EXERCISE GOAL
Please return every line of the records that contains the word "interval".

Stored data entries

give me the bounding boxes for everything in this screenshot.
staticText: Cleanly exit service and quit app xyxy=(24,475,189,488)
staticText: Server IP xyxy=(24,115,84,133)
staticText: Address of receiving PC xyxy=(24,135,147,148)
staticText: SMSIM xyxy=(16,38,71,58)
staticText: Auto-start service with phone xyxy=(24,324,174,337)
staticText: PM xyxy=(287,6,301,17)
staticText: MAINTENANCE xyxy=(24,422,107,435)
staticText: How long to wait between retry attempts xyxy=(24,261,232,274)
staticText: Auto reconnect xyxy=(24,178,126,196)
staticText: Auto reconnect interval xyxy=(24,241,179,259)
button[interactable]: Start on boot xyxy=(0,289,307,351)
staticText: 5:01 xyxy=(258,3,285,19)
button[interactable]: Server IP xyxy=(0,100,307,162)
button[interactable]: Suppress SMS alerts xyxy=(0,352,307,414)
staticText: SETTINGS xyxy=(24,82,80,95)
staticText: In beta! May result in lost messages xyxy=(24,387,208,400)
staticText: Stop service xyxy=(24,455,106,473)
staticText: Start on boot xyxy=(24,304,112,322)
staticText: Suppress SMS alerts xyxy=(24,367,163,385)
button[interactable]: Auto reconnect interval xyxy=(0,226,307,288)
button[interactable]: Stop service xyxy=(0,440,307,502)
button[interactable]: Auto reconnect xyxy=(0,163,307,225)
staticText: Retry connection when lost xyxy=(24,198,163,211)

--

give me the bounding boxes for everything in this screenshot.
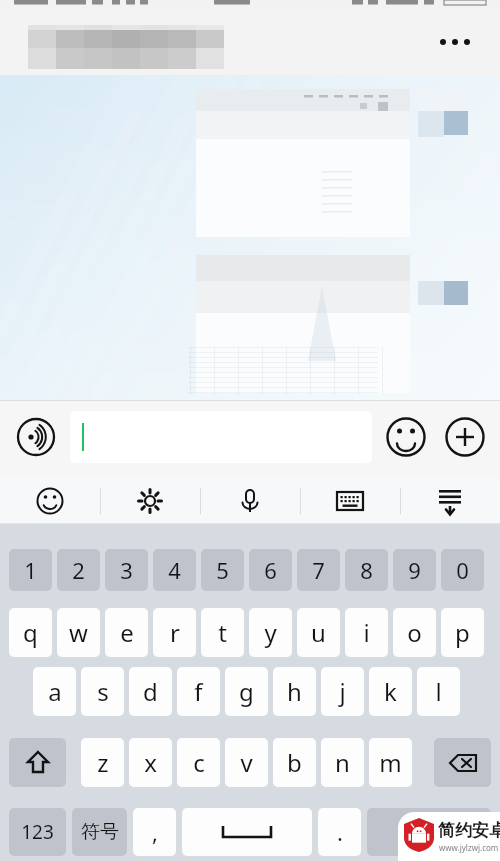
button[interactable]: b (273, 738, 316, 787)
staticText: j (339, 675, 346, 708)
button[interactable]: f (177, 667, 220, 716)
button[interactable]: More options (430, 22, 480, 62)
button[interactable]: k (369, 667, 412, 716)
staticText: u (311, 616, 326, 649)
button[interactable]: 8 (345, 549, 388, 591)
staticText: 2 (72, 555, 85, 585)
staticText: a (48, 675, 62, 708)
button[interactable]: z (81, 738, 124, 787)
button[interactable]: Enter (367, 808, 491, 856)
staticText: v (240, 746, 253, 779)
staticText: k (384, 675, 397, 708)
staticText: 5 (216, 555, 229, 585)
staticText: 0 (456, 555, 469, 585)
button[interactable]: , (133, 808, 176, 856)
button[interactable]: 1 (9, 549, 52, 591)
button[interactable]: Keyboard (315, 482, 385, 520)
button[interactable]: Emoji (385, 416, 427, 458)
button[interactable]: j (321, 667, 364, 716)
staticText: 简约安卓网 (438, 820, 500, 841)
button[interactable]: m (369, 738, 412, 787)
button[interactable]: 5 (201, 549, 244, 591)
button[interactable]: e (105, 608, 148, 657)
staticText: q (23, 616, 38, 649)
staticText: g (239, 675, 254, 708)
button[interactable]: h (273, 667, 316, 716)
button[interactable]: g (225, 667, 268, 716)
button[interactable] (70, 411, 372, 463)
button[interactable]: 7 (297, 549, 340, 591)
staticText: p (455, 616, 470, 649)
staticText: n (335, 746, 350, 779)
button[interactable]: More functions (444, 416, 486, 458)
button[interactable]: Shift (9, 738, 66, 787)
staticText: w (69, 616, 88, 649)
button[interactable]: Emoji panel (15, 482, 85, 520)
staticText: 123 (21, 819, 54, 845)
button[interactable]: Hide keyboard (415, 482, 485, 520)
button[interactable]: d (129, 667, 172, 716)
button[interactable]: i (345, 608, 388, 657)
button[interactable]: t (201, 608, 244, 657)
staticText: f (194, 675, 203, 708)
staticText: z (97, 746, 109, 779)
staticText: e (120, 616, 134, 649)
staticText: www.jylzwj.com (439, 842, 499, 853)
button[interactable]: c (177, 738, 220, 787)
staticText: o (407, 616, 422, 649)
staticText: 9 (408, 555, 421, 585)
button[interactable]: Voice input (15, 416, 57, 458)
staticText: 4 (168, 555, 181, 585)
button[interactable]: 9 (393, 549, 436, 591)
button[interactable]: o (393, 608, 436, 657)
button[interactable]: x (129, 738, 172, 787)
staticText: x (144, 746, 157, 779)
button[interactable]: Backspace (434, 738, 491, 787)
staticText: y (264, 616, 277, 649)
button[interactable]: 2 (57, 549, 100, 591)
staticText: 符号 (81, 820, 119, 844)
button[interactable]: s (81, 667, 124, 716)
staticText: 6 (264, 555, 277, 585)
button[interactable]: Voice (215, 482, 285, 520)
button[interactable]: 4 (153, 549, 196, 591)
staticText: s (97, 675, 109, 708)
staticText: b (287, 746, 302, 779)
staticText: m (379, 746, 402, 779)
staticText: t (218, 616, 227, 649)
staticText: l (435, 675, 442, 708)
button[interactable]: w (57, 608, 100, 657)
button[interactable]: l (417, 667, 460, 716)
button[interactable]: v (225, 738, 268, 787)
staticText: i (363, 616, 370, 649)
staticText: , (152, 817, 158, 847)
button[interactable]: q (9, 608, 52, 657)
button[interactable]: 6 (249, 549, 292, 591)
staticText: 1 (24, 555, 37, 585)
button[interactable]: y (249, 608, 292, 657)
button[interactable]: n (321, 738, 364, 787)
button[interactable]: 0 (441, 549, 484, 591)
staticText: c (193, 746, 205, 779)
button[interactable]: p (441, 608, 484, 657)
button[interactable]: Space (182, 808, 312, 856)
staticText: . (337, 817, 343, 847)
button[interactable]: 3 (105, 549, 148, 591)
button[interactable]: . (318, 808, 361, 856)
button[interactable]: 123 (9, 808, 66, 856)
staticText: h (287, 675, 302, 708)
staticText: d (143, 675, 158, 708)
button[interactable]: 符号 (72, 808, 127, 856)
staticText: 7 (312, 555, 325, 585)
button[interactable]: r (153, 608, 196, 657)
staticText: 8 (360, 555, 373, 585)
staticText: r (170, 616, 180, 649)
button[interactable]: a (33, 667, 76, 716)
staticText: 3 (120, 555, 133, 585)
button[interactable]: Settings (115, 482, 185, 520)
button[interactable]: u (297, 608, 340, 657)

PROBLEM SOLUTION
staticText: Auto reconnect interval xyxy=(24,241,179,259)
button[interactable]: Auto reconnect interval xyxy=(0,226,307,288)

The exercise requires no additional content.